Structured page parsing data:
____________

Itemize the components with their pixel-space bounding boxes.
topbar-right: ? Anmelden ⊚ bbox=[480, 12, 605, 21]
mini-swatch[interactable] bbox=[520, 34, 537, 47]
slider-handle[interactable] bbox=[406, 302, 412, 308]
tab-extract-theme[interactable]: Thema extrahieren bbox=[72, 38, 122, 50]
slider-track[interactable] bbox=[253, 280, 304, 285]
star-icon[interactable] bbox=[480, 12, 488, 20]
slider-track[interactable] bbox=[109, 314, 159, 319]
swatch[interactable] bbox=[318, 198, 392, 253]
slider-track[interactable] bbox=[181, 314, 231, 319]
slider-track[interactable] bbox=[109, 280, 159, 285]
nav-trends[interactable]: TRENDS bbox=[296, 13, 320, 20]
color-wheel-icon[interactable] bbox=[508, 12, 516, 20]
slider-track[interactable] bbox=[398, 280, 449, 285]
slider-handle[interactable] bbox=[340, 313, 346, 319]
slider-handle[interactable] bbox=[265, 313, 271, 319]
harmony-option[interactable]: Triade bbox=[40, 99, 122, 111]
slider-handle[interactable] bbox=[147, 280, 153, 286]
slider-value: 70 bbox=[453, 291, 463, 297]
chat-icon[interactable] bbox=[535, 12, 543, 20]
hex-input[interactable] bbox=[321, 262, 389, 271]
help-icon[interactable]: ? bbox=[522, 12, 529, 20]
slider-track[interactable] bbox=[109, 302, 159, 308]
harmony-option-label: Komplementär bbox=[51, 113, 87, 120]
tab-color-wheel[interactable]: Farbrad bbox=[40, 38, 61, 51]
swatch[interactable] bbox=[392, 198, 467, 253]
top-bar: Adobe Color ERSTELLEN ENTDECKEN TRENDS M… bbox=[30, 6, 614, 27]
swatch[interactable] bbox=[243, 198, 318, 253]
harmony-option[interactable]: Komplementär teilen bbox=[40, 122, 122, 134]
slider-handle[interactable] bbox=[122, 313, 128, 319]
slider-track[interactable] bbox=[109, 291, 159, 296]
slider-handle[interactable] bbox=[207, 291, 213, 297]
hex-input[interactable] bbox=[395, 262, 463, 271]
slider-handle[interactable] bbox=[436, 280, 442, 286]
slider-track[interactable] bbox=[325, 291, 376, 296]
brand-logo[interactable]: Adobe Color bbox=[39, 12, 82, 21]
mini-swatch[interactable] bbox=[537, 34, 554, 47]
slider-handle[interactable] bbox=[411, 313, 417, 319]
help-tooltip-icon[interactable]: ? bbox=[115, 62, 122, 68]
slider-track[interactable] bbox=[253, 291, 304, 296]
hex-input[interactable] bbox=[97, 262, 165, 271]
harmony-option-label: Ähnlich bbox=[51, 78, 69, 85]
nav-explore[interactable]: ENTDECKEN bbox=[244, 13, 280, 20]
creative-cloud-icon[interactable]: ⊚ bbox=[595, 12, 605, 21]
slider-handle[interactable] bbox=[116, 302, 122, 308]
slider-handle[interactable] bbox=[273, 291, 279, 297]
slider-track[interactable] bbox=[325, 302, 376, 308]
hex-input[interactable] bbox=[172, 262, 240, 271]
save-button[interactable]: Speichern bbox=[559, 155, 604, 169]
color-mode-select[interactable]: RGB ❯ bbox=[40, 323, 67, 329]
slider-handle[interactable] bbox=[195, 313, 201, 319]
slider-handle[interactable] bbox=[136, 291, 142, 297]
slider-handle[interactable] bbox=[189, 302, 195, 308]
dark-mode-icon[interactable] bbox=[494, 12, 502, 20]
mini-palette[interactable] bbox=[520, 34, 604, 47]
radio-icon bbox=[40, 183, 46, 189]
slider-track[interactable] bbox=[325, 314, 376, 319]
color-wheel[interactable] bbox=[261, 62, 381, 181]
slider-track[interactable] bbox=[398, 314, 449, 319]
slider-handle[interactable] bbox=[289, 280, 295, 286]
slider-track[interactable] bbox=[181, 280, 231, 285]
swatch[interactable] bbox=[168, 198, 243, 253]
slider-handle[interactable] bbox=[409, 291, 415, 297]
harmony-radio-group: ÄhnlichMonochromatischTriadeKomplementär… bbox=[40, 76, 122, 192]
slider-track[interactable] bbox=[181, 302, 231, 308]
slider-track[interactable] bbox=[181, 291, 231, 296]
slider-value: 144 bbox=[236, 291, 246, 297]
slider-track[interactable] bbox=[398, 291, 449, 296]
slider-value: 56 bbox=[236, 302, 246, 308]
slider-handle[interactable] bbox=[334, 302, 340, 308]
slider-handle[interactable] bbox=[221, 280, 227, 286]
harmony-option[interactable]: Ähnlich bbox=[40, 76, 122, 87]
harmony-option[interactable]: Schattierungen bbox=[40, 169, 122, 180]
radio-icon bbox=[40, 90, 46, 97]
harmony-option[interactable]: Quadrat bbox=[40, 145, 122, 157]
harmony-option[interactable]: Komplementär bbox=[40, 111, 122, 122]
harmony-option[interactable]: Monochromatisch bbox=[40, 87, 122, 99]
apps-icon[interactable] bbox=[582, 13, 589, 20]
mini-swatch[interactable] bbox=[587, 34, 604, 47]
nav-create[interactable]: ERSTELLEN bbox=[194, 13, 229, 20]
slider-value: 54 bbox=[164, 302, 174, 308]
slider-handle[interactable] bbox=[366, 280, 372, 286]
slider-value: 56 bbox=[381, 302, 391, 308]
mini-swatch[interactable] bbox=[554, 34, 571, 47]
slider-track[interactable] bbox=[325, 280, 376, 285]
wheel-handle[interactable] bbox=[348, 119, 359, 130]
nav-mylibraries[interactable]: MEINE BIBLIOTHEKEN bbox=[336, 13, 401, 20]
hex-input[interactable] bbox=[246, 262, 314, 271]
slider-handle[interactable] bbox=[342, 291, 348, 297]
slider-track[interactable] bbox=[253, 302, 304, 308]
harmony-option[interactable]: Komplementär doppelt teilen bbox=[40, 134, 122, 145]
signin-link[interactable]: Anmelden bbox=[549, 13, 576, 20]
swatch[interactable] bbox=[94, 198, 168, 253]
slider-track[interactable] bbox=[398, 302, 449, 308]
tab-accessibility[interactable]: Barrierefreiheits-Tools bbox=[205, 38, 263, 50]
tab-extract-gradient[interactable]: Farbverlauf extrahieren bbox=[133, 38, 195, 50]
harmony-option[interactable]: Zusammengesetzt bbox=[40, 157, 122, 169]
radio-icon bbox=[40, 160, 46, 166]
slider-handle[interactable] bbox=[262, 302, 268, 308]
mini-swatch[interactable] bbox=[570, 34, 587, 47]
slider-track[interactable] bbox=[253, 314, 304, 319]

____________

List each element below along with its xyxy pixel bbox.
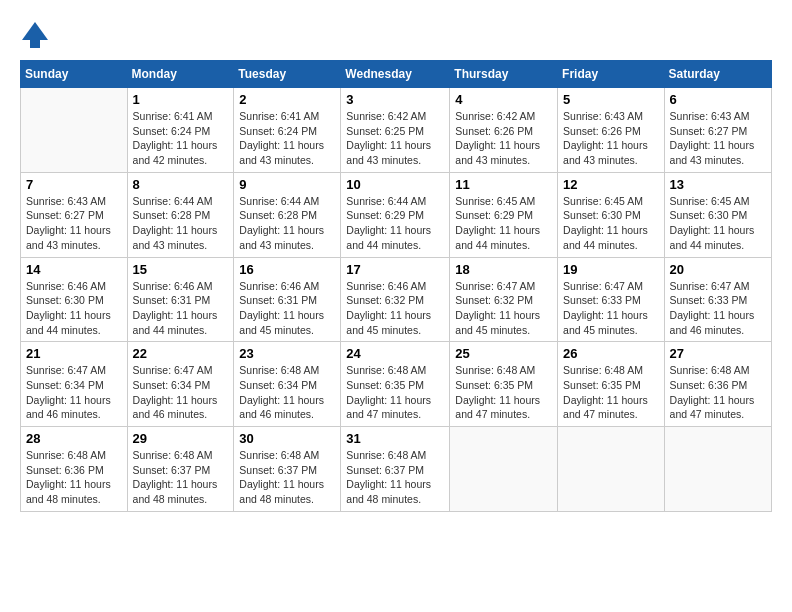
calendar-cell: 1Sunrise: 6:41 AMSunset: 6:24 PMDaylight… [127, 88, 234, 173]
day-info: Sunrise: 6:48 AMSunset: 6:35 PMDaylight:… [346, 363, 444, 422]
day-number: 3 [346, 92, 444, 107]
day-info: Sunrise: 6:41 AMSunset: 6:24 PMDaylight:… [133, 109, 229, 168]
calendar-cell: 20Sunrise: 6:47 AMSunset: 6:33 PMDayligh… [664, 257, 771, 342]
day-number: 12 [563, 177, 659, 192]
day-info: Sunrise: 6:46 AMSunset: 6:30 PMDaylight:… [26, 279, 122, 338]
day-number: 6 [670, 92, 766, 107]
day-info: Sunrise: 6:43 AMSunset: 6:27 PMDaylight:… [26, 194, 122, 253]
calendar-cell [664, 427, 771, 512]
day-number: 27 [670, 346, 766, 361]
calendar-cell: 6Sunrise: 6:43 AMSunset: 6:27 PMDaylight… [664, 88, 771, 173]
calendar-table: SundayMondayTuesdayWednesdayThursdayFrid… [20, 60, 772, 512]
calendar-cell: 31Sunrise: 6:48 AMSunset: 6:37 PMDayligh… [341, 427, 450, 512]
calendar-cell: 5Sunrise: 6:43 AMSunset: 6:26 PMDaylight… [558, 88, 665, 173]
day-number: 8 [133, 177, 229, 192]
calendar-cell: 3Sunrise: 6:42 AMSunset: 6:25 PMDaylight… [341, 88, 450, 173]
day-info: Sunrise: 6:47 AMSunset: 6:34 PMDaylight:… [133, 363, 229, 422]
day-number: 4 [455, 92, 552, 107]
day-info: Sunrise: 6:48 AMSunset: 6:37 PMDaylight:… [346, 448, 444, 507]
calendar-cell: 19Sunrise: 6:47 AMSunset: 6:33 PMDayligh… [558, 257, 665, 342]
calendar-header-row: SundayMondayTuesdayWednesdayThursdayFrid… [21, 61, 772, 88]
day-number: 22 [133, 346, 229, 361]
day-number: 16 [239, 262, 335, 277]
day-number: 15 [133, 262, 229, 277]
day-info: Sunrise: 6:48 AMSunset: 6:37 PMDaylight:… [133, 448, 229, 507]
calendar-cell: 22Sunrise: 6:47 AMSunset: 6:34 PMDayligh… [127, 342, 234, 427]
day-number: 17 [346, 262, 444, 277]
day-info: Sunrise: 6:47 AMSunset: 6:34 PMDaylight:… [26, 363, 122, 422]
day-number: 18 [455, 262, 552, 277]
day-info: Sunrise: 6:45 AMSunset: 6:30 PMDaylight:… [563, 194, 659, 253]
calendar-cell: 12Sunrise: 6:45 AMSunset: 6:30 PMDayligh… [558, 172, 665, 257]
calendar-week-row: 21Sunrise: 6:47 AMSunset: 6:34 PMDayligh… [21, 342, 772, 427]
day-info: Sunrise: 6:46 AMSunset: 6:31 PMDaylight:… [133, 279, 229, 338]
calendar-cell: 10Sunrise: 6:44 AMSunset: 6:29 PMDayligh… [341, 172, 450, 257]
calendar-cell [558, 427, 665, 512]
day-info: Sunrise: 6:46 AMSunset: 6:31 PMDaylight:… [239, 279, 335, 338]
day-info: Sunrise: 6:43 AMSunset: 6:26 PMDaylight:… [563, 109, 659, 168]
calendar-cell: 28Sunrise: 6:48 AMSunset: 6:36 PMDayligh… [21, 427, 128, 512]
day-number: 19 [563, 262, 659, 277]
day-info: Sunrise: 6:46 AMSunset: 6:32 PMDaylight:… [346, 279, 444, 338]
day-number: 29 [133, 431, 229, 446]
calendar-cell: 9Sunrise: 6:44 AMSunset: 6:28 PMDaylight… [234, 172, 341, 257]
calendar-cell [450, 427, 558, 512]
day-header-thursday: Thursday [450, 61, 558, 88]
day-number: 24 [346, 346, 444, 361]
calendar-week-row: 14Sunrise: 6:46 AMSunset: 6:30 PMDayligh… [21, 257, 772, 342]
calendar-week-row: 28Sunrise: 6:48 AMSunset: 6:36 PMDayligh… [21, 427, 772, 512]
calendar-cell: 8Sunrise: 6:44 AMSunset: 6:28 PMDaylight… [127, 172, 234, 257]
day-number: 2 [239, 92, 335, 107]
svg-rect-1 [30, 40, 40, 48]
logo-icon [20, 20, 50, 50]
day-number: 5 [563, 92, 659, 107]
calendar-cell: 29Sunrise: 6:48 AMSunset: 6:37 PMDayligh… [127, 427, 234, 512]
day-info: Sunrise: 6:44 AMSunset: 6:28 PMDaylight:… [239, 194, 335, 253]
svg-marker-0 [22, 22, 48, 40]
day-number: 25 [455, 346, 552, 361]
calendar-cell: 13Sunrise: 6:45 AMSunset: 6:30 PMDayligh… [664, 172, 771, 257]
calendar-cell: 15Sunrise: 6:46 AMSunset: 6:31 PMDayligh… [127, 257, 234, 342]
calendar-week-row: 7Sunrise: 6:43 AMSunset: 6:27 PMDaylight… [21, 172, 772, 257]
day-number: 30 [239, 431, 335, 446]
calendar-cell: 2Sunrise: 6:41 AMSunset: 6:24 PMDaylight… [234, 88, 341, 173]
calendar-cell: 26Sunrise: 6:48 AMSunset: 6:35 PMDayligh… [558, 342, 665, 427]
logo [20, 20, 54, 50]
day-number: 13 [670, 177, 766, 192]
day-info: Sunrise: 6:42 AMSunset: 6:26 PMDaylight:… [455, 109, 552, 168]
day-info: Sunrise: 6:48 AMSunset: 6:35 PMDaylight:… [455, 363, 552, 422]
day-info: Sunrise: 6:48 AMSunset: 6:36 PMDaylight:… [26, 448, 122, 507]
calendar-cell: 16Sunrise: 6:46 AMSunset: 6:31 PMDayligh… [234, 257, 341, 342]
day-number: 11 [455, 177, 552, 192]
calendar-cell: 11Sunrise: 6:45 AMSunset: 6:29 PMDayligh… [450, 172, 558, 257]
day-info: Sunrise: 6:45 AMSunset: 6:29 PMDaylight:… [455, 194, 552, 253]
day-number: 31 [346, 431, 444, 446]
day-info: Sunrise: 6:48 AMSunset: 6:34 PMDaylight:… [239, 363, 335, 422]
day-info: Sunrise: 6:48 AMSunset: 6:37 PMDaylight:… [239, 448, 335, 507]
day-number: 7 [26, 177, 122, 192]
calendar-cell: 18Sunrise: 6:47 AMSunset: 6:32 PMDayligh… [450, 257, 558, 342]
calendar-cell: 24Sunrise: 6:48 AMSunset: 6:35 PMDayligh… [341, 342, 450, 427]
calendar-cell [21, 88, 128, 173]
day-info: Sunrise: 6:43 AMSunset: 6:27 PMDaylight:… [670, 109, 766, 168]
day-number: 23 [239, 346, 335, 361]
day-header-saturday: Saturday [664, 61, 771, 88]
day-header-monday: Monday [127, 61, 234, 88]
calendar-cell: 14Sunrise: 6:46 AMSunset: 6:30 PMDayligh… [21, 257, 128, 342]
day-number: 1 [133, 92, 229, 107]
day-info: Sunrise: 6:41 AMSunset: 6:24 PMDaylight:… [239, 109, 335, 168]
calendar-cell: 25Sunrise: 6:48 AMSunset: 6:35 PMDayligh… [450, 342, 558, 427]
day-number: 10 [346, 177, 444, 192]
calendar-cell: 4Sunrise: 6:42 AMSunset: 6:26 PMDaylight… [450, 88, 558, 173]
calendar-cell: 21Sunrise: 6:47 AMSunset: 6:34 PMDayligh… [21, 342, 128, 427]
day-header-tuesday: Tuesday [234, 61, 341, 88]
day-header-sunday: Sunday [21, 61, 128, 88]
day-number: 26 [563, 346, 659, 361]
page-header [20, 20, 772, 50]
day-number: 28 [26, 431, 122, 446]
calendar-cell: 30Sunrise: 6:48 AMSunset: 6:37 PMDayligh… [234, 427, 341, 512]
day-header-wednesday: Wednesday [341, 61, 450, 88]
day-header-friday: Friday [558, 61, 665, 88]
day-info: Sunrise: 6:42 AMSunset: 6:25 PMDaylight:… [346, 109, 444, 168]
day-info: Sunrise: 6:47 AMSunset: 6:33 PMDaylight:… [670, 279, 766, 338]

____________

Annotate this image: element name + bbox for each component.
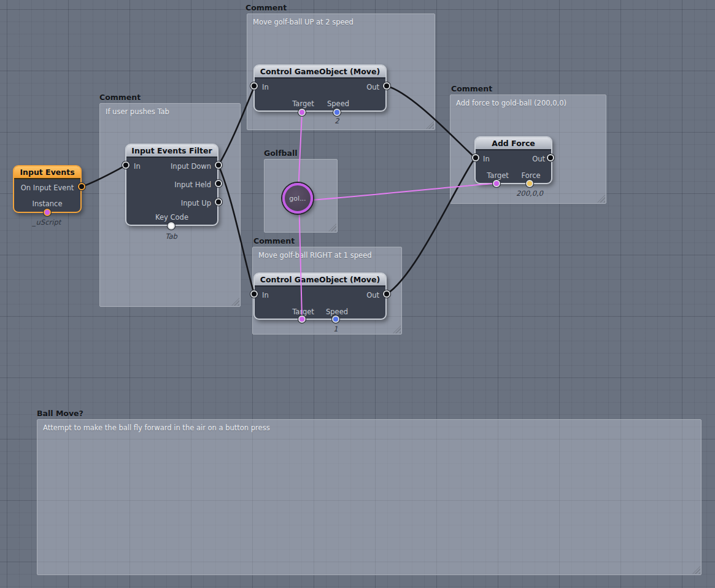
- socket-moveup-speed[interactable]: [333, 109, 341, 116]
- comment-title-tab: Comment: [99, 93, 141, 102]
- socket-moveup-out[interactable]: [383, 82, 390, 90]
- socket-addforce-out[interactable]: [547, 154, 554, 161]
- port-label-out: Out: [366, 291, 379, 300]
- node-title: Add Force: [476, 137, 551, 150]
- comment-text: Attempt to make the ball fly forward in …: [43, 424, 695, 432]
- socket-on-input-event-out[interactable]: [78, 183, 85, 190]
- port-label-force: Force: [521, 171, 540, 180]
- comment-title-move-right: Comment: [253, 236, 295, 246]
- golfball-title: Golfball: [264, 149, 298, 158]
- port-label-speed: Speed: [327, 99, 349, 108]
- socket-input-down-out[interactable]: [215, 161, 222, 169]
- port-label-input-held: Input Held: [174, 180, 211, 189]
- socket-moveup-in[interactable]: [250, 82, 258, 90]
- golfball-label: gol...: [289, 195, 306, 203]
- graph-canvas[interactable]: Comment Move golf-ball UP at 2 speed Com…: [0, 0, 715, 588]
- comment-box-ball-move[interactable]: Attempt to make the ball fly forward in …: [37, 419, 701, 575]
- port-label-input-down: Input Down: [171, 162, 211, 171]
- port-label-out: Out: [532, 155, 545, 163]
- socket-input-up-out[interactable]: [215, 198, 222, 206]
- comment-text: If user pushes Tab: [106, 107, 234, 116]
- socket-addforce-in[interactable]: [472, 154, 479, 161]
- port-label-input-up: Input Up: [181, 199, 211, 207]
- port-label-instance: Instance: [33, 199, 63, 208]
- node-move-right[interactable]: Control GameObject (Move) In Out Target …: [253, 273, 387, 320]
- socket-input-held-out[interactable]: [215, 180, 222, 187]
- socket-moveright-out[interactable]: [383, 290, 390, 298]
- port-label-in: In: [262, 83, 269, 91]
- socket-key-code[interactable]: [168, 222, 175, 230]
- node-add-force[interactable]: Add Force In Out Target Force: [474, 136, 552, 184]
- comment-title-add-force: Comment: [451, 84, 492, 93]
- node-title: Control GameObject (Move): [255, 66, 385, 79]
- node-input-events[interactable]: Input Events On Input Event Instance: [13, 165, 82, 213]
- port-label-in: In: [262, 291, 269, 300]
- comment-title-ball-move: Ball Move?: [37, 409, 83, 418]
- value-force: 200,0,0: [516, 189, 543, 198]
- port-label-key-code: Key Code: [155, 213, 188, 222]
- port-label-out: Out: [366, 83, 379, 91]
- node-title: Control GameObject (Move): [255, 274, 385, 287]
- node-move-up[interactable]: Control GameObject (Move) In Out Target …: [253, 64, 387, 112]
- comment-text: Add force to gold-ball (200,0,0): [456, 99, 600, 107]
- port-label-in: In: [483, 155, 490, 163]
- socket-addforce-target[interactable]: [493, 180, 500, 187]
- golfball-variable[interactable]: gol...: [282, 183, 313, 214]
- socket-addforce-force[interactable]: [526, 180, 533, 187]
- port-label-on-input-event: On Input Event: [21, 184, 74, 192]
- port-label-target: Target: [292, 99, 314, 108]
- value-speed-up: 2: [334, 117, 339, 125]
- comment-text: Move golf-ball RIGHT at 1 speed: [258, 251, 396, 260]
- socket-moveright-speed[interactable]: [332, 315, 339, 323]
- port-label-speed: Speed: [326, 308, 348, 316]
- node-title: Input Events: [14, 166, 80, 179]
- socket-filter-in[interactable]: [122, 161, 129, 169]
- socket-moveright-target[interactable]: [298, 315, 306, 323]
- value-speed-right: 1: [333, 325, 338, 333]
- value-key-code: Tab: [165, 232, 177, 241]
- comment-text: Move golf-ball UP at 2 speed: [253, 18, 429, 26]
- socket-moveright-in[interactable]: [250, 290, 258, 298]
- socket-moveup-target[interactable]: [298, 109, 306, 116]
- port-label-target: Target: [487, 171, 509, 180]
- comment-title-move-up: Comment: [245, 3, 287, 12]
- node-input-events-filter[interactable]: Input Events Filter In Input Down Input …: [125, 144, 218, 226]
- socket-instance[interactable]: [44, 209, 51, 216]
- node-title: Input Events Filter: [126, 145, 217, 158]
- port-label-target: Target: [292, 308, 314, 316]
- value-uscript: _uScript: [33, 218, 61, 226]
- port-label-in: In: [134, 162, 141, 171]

____________

• [EXERCISE INSTRUCTIONS]
Find the word "Attempt" in the entries above and gather every line that holds it.

• [WRITTEN ANSWER]
- comment-text: Attempt to make the ball fly forward in …: [43, 424, 695, 432]
- comment-box-ball-move[interactable]: Attempt to make the ball fly forward in …: [37, 419, 701, 575]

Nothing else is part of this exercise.